Também estudamos que a liberdade religiosa fundamenta a liberdade


do indivíduo em crer ou não crer em algo, ou mesmo de abster-se de
inserir em sua vida qualquer conotação religiosa. Nesse sentido, vimos que
o Estado laico insere a não imposição de uma religião a um povo, não
adotando nenhum credo ou crença, e também não impondo nenhuma
religião oficial.

Quanto à liberdade de expressão, ao abrigar o direito da livre


manifestação, vimos que se impõe limites, pois da mesma forma que existe
o direito à informação e à livre expressão, existe também o direito de
resposta e do direito de retificação.

Nesse sentido, tivemos a oportunidade de estudar o Pacto de San José da


Costa Rica que dispõe sobre o direito de retificação ou de resposta no art. 14.

111
Unidade II

Tal é a relevância da liberdade de informação e de expressão que a ONU


afirma que o acesso à informação é um direito fundamental. A legislação
brasileira referendou esta afirmação. Para que os cidadãos compreendam
as obrigações dos Estados sobre o fornecimento de dados, o Programa das
Nações Unidas para o desenvolvimento (PNUD) e a Secretaria de Direitos
Humanos da Presidência da República junto com a Controladoria Geral da
União promoveram, em 2013, o Fórum Mundial de Direitos Humanos, em
Brasília (BRASIL, 2013).

Sob uma perspectiva social de Direitos Humanos aprendemos que sem


educação não há que se falar em Direitos Humanos, pois o conhecimento,
ao propiciar o pleno desenvolvimento da personalidade humana, fortalece
o respeito aos Direitos Humanos e às liberdades fundamentais.

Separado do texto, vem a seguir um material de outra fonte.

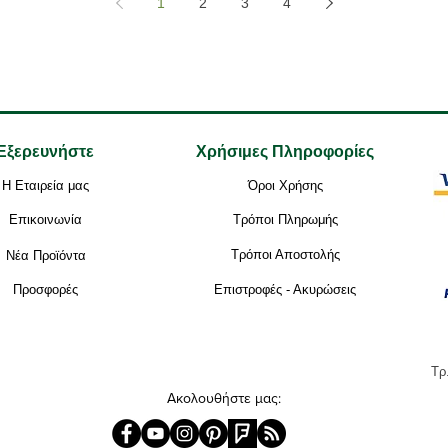
1
2
3
4
Εξερευνήστε
Χρήσιμες Πληροφορίες
Η Εταιρεία μας
Όροι Χρήσης
Επικοινωνία
Τρόποι Πληρωμής
Τρόποι Αποστολής
Νέα Προϊόντα
Προσφορές
Επιστροφές - Ακυρώσεις
Τρ
Ακολουθήστε μας:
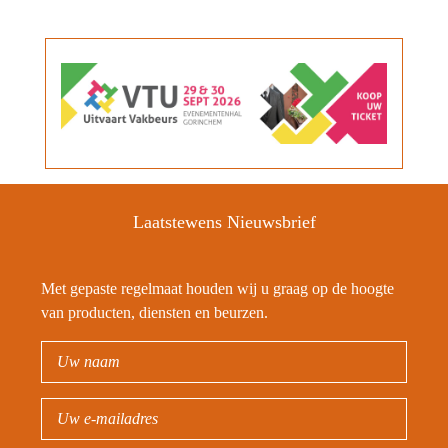
Laatstewens Nieuwsbrief
Met gepaste regelmaat houden wij u graag op de hoogte
van producten, diensten en beurzen.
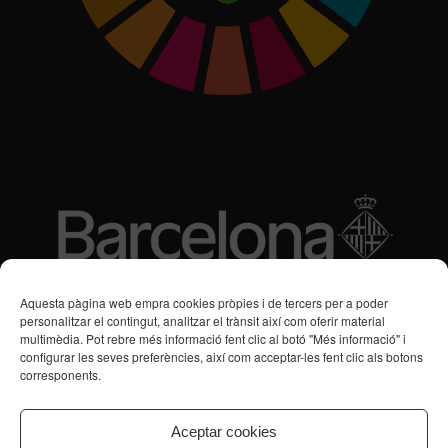
Subvencions des de 2016
Aquesta pàgina web empra cookies pròpies i de tercers per a poder
personalitzar el contingut, analitzar el trànsit així com oferir material
multimèdia. Pot rebre més informació fent clic al botó "Més informació" i
Programa de Vacances/Suport Respir Familiar
configurar les seves preferències, així com acceptar-les fent clic als botons
corresponents.
Servei de Suport a la Vida Independent per a Persones amb
Transtorns de Salut Mental
Aceptar cookies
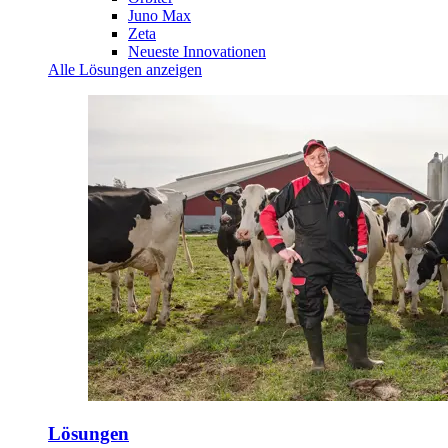
Juno Max
Zeta
Neueste Innovationen
Alle Lösungen anzeigen
Lösungen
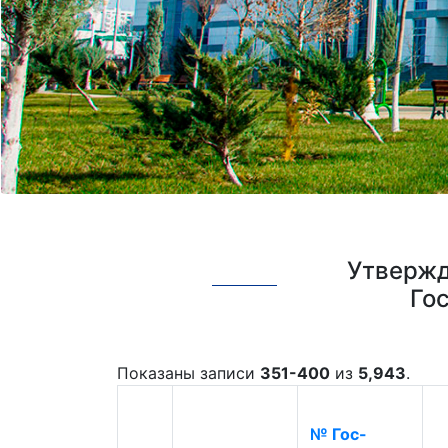
Утвержд
Го
Показаны записи
351-400
из
5,943
.
№ Гос-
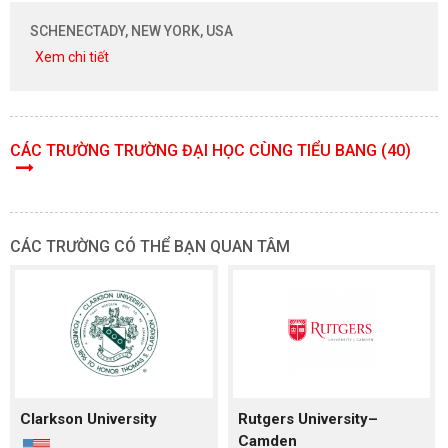
SCHENECTADY, NEW YORK, USA
Xem chi tiết
CÁC TRƯỜNG TRƯỜNG ĐẠI HỌC CÙNG TIỂU BANG (40)
CÁC TRƯỜNG CÓ THỂ BẠN QUAN TÂM
Clarkson University
Rutgers University–
Camden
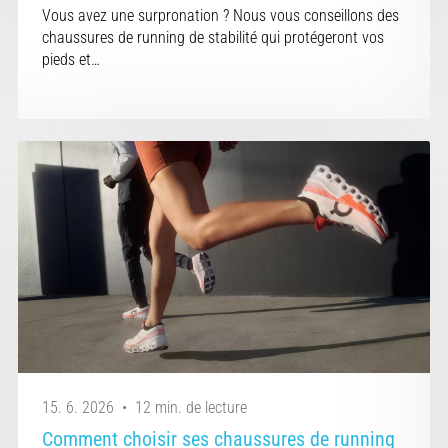
Vous avez une surpronation ? Nous vous conseillons des
chaussures de running de stabilité qui protégeront vos
pieds et…
15. 6. 2026
•
12 min. de lecture
Comment choisir ses chaussures de running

Nesse sentido, estudamos os documentos internacionais que versam


sobre esses direitos e os expedientes que promovem a educação inclusiva
e de qualidade.

No âmbito dos direitos sociais, incluímos em nossos estudos a saúde e


as políticas públicas de promoção de direitos. Também vimos as políticas
públicas de incentivo e de proteção ao trabalho. Neste entendimento,
verificamos que tanto a saúde quanto o trabalho permeiam a esfera de
evolução humana.

Na concepção universalista dos direitos sociais repousa a certeza de


que a história da humanidade demonstra que o ser humano é o titular dos
direitos a exigir a sua universalidade.

Por fim, encerra-se esta Unidade no entendimento de que esses direitos


são acionáveis tanto no âmbito individual quanto na esfera coletiva. Dessa
forma, as Constituições democráticas reconheceram que é de rigor que
esses direitos sejam considerados como vitais em sua essência.